Source code for torchsparsegradutils.utils.dist_stats_helpers

"""
Statistical tests for validating multivariate distributions using confidence regions.

This module provides statistical tests for validating multivariate normal
distributions by testing whether observed sample statistics are consistent
with hypothesized population parameters using confidence regions rather than
traditional hypothesis testing.

Notes
-----
**Understanding Confidence Regions**

These tests use confidence regions to determine whether observed statistics
are consistent with hypothesized parameters:

- A confidence region with level C (e.g., 0.95) means that if we repeated
  the experiment many times, C% of the confidence regions would contain
  the true parameter values
- **HIGHER** confidence levels (closer to 1.0) create **LARGER** regions,
  making tests **EASIER** to pass
- **LOWER** confidence levels create **SMALLER** regions, making tests
  **HARDER** to pass

**Examples of confidence levels:**

- ``confidence_level = 0.50`` → 50% confidence region (very strict)
- ``confidence_level = 0.95`` → 95% confidence region (moderately strict)
- ``confidence_level = 0.99`` → 99% confidence region (more lenient)

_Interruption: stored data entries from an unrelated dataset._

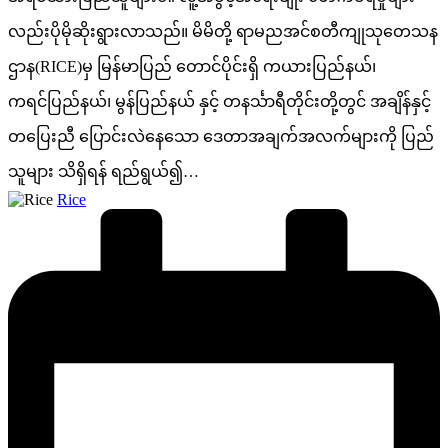
လည်းပိုမိုဆိုးရွားလာသည်။ မိမိတို့ ရာမညအင်စတီကျုသုတေသန
ဌာန(RICE)မှ မြန်မာပြည် တောင်ပိုင်းရှိ ကယားပြည်နယ်၊
ကရင်ပြည်နယ်၊ မွန်ပြည်နယ် နှင့် တနင်္သာရီတိုင်းတို့တွင် အချိန်နှင့်
တပြေးညီ ပြောင်းလဲနေသော ဒေတာအချက်အလက်များကို ပြည်
သူများ သိရှိရန် ရည်ရွယ်၍…
Posted
Rice
by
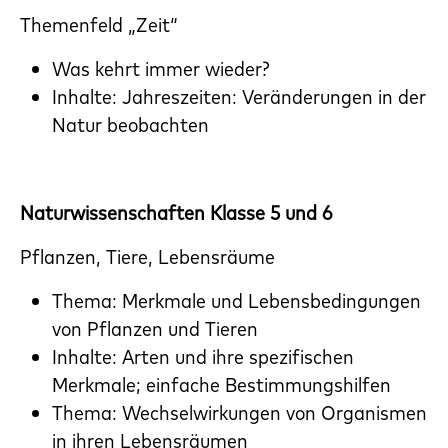
Themenfeld „Zeit“
Was kehrt immer wieder?
Inhalte: Jahreszeiten: Veränderungen in der
Natur beobachten
Naturwissenschaften Klasse 5 und 6
Pflanzen, Tiere, Lebensräume
Thema: Merkmale und Lebensbedingungen
von Pflanzen und Tieren
Inhalte: Arten und ihre spezifischen
Merkmale; einfache Bestimmungshilfen
Thema: Wechselwirkungen von Organismen
in ihren Lebensräumen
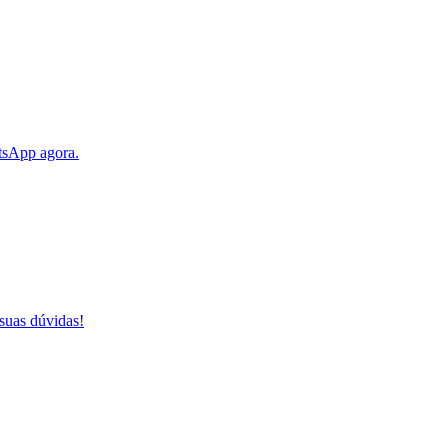
tsApp agora.
suas dúvidas!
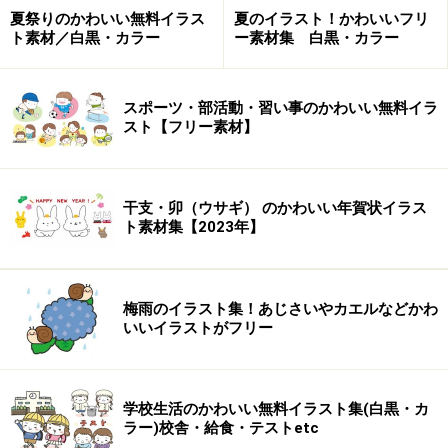
夏祭りのかわいい無料イラス
夏のイラスト！かわいいフリ
ト素材／白黒・カラー
ー素材集 白黒・カラー
スポーツ・部活動・習い事のかわいい無料イラ
スト【フリー素材】
干支・卯（ウサギ） のかわいい年賀状イラス
ト素材集【2023年】
梅雨のイラスト集！あじさいやカエルなどかわ
いいイラストがフリー
学校生活のかわいい無料イラスト集(白黒・カ
ラー)校舎・給食・テストetc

**When to use each test:**

* Use higher confidence levels (0.95-0.99) for practical distribution validation
* Use moderate levels (0.80-0.95) for unit testing with some tolerance
* Use lower levels (0.50-0.80) for strict validation or when you expect
  the parameters to be very close

**Practical interpretation:**

Think of confidence levels as "how generous should I be?":

* 0.99: "I'll accept the hypothesis unless there's very strong evidence against it"
* 0.95: "I'll accept the hypothesis unless there's moderate evidence against it"
* 0.50: "I'll only accept the hypothesis if it's very close to the data"

This is the OPPOSITE of traditional hypothesis testing where smaller p-values
(like 0.05) indicate stronger evidence against the null hypothesis. Here,
larger confidence levels create more permissive acceptance regions.

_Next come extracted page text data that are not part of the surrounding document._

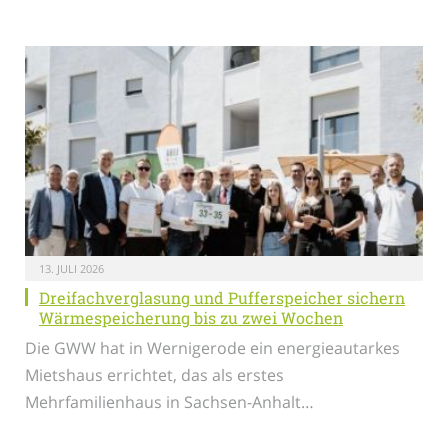
13. JULI 2026
Dreifachverglasung und Pufferspeicher sichern
Wärmespeicherung bis zu zwei Wochen
Die GWW hat in Wernigerode ein energieautarkes
Mietshaus errichtet, das als erstes
Mehrfamilienhaus in Sachsen-Anhalt…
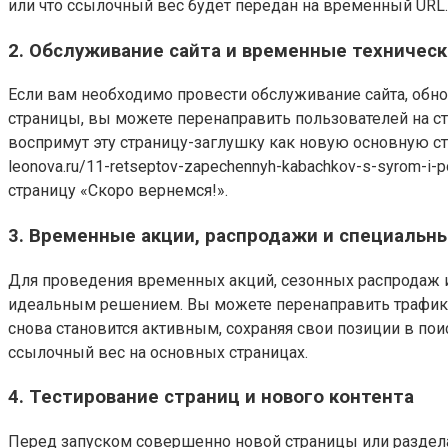
или что ссылочный вес будет передан на временный URL.
2. Обслуживание сайта и временные техничес
Если вам необходимо провести обслуживание сайта, обно
страницы, вы можете перенаправить пользователей на ст
воспримут эту страницу-заглушку как новую основную стра
leonova.ru/11-retseptov-zapechennyh-kabachkov-s-syrom-
страницу «Скоро вернемся!».
3. Временные акции, распродажи и специаль
Для проведения временных акций, сезонных распродаж и
идеальным решением. Вы можете перенаправить трафик с 
снова становится активным, сохраняя свои позиции в по
ссылочный вес на основных страницах.
4. Тестирование страниц и нового контента
Перед запуском совершенно новой страницы или раздела 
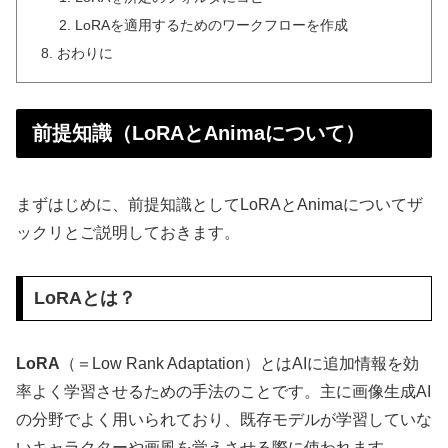
LoRAを適用するためのワークフローを作成
おわりに
前提知識（LoRAとAnimaについて）
まずはじめに、前提知識としてLoRAとAnimaについてザ
ックリとご説明しておきます。
LoRAとは？
LoRA
（＝Low Rank Adaptation）とはAIに追加情報を効
率よく学習させるための手法のことです。主に画像生成AI
の分野でよく用いられており、既存モデルが学習していな
いキャラクターや画風を覚えさせる際に使われます。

For implementation details, see the references for Hotelling's test [1b]_ and
Nagao's test [2b]_.

References
----------
.. [1b] Hotelling, H. (1947). Multivariate Quality Control. In C. Eisenhart,
   M. W. Hastay, and W. A. Wallis, eds. Techniques of Statistical Analysis.
   New York: McGraw-Hill.
.. [2b] Nagao, H. (1973). On Some Test Criteria for Covariance Matrix.
   The Annals of Statistics, Vol. 1, No. 4, pp. 700-709.
"""

from typing import Tuple

import torch
from scipy.stats import chi2, f as _scipy_f

__all__ = [
    "mean_hotelling_t2_test",
    "cov_nagao_test",
]



[docs]
def mean_hotelling_t2_test(
    sample_mean: torch.Tensor,
    true_mean: torch.Tensor,
    sample_cov: torch.Tensor,
    n: int,
    confidence_level: float = 0.95,
) -> Tuple[torch.Tensor, torch.Tensor, float]:
    r"""
    One-sample Hotelling T² test for multivariate mean equality using confidence regions.

    This test checks whether the hypothesized mean :math:`\boldsymbol{\mu}_0` lies inside the
    joint confidence region around the sample mean :math:`\bar{\boldsymbol{x}}`, accounting for
    covariance among variables. The confidence region is an ellipsoid in :math:`p`-dimensional
    space.

    Test statistic (Hotelling's T²):

    .. math::

        T^2 \;=\; n\, (\bar{\boldsymbol{x}} - \boldsymbol{\mu}_0)^{\top}
        \hat{\boldsymbol{\Sigma}}^{-1} (\bar{\boldsymbol{x}} - \boldsymbol{\mu}_0)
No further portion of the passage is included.